Most conditions detected by expanded newborn screening result from deficiency of one of the
enzymes that degrade
acyl-coenzyme A (
CoA)
esters in mitochondria. The role of acyl-CoAs in the pathophysiology of these disorders is poorly understood, in part because
CoA esters are intracellular and samples are not generally available from human patients. We created a mouse model of one such condition, deficiency of
3-hydroxy-3-methylglutaryl-CoA lyase (HL), in liver (HLLKO mice). HL catalyses a reaction of
ketone body synthesis and of
leucine degradation. Chronic HL deficiency and acute crises each produced distinct abnormal liver
acyl-CoA patterns, which would not be predictable from levels of urine organic
acids and plasma acylcarnitines. In HLLKO hepatocytes, ketogenesis was undetectable. Carboxylation of [2-(14)C]

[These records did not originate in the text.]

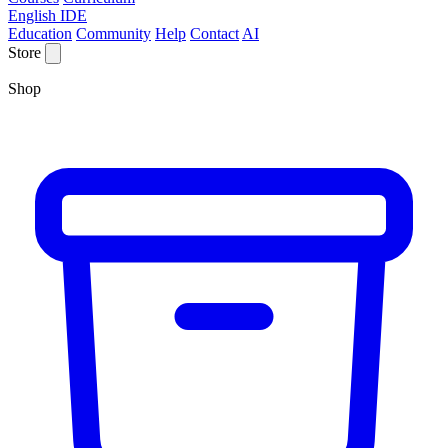
English IDE
Education
Community
Help
Contact
AI
Store
Shop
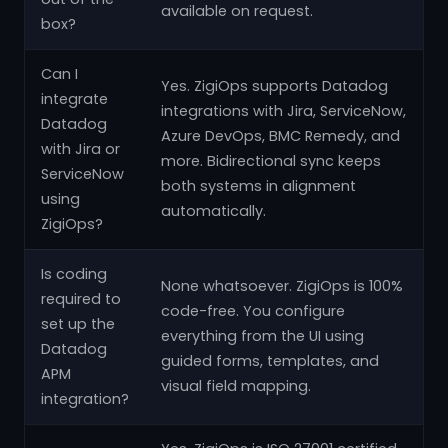
available on request.
box?
Can I
Yes. ZigiOps supports Datadog
integrate
integrations with Jira, ServiceNow,
Datadog
Azure DevOps, BMC Remedy, and
with Jira or
more. Bidirectional sync keeps
ServiceNow
both systems in alignment
using
automatically.
ZigiOps?
Is coding
None whatsoever. ZigiOps is 100%
required to
code-free. You configure
set up the
everything from the UI using
Datadog
guided forms, templates, and
APM
visual field mapping.
integration?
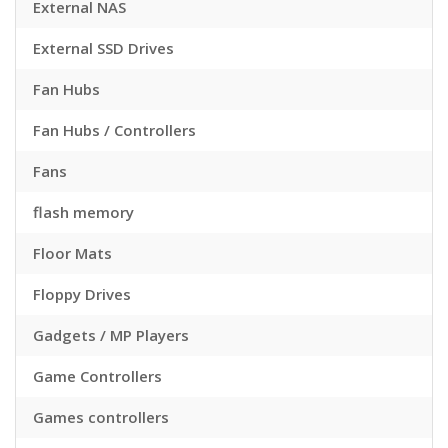
External NAS
External SSD Drives
Fan Hubs
Fan Hubs / Controllers
Fans
flash memory
Floor Mats
Floppy Drives
Gadgets / MP Players
Game Controllers
Games controllers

pyruvate diminished following incubation of HLLKO hepatocytes with the
leucine metabolite
2-ketoisocaproate (KIC). HLLKO mice also had suppression of the normal hyperglycemic response to a systemic
pyruvate load, a measure of gluconeogenesis.
Hyperammonemia and
hypoglycemia, cardinal features of many inborn errors of
acyl-CoA metabolism, occurred spontaneously in some HLLKO mice and were inducible by administering KIC. KIC loading also increased levels of several
leucine-related acyl-CoAs and reduced
acetyl-CoA levels. Ultrastructurally, hepatocyte mitochondria of KIC-treated HLLKO mice show marked swelling. KIC-induced
hyperammonemia improved following administration of carglumate (N-carbamyl-
L-glutamic acid), which substitutes for the product of an
acetyl-CoA-dependent reaction essential for
urea cycle function, demonstrating an
acyl-CoA-related mechanism for this complication.